Le document de 922 pages a été publié par la Heritage Foundation, un groupe de réflexion conservateur basé à Washington, DC
Parmi les arguments avancés en faveur du démantèlement de la NOAA figurent des inquiétudes quant à la mission de l'agence ainsi qu'à sa taille. L'organisation souligne que la NOAA est la plus grande agence du ministère du Commerce américain, qu'elle utilise environ la moitié du budget opérationnel annuel de 12 milliards de dollars du ministère au cours d'une année normale et qu'elle abrite plus de la moitié de son personnel.
« L’accent mis par cette industrie sur la prévision et la gestion semble avoir été conçu autour de l’idée fatale de planifier l’imprévisible », indique le document. « Cela ne veut pas dire que la NOAA est inutile, mais son organisation actuelle corrompt ses fonctions utiles. Elle devrait être démantelée et réduite. »

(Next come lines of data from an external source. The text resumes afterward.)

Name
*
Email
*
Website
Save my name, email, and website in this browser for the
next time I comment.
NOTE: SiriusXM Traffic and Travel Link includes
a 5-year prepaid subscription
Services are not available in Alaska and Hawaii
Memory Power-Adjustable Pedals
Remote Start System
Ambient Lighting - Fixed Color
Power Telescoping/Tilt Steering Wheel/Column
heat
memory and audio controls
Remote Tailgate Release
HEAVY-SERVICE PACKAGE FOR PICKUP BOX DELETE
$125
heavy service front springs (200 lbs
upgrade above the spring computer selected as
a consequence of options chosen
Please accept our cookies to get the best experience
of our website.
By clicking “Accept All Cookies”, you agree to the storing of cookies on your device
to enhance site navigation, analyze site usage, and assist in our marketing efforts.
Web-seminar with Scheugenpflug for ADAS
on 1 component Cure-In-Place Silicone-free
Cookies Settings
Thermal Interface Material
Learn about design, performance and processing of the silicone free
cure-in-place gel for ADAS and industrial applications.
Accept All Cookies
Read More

Le plan stipule également que les prévisions fournies par des sociétés privées telles qu’AccuWeather sont plus précises que celles fournies par le National Weather Service, et il recommande donc que le NWS « commercialise pleinement ses opérations de prévision » ou conclue des partenariats pour vendre ses données.

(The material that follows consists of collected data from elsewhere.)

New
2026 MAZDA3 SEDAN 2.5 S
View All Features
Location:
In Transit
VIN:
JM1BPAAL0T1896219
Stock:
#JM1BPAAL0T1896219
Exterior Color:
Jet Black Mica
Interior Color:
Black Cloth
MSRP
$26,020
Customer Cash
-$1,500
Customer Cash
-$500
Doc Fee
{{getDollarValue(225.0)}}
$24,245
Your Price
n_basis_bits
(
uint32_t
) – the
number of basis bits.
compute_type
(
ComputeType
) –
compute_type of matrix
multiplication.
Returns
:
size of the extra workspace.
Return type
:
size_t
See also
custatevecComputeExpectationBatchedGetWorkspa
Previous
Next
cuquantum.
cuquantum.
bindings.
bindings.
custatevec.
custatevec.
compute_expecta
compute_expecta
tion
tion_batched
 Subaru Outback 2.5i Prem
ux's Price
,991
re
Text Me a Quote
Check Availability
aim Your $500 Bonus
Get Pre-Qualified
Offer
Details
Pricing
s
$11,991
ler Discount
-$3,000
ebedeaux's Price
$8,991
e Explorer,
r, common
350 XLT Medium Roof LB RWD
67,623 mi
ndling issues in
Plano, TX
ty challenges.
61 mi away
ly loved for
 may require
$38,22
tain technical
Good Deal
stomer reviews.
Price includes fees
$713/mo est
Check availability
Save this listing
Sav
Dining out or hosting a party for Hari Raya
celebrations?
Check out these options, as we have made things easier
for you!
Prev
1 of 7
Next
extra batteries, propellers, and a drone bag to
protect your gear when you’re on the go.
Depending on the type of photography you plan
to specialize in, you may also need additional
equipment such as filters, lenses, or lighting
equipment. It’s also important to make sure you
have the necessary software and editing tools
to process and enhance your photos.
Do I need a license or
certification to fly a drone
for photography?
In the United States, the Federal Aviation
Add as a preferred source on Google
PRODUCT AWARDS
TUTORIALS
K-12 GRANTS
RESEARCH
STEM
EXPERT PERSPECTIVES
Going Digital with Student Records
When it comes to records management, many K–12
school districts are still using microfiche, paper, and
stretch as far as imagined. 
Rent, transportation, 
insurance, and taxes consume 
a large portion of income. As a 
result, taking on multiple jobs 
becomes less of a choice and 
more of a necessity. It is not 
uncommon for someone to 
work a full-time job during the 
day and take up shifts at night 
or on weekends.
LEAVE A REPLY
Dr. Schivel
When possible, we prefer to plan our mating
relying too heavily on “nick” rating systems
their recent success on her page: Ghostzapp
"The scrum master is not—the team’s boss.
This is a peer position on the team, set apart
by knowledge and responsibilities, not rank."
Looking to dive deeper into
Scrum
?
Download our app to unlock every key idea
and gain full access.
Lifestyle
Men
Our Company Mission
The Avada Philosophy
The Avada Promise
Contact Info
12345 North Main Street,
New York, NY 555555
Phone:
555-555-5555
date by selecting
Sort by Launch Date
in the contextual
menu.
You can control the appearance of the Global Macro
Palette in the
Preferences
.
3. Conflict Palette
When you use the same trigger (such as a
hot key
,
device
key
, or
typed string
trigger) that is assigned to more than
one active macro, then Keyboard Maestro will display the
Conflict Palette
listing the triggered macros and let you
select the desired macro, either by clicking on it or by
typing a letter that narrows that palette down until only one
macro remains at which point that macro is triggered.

Dans un communiqué, le directeur général d'AccuWeather, Steven R. Smith, a déclaré que la société n'avait pas suggéré au NWS de commercialiser ses opérations, ni n'était d'accord avec le point de vue exposé dans le plan. AccuWeather s'appuie sur les données météorologiques de la NOAA comme l'une des 190 sources de son moteur de prévision, et s'associe également à la NOAA et à des dizaines d'autres agences gouvernementales pour partager des alertes météorologiques vitales avec le public, a déclaré Smith.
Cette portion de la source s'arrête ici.